Material provided below:

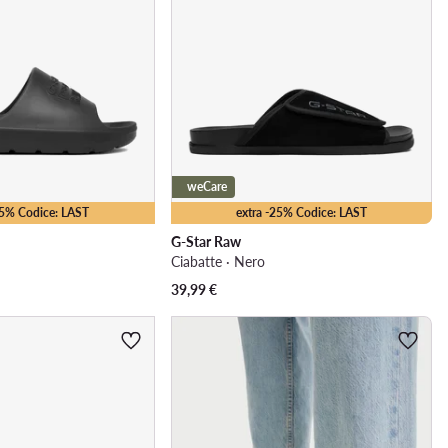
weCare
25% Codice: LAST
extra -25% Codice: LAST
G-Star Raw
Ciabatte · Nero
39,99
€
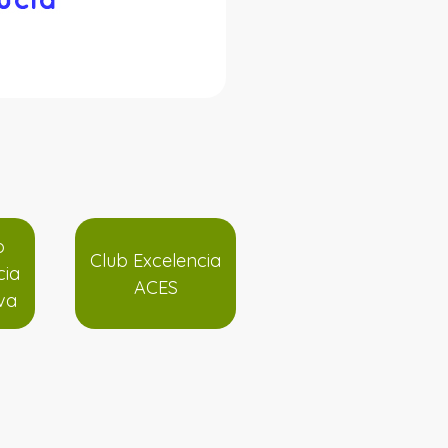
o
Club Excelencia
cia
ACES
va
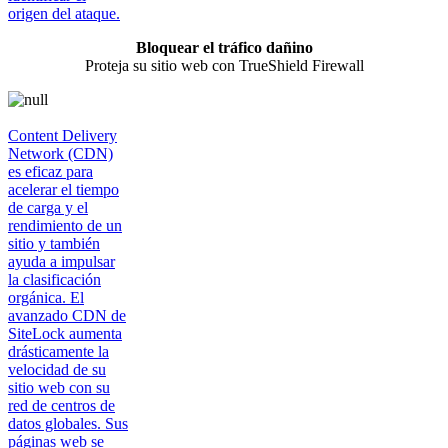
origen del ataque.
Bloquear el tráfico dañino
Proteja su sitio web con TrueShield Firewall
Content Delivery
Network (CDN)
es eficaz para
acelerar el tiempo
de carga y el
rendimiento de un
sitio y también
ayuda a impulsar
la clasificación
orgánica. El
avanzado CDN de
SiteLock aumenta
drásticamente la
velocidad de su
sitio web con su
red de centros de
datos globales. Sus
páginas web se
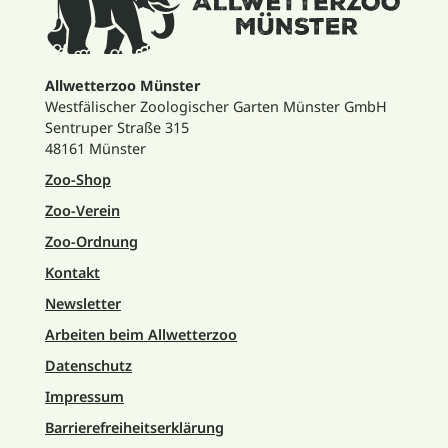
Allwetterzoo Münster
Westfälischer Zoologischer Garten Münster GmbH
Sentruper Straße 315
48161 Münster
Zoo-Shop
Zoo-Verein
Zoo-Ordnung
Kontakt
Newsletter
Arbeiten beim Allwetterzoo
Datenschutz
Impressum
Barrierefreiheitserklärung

End of Material provided.

About this exercise |
Each line carrying the string "Allwetterzoo" should be copied out from the entries.

Exercise result |
Allwetterzoo Münster
Arbeiten beim Allwetterzoo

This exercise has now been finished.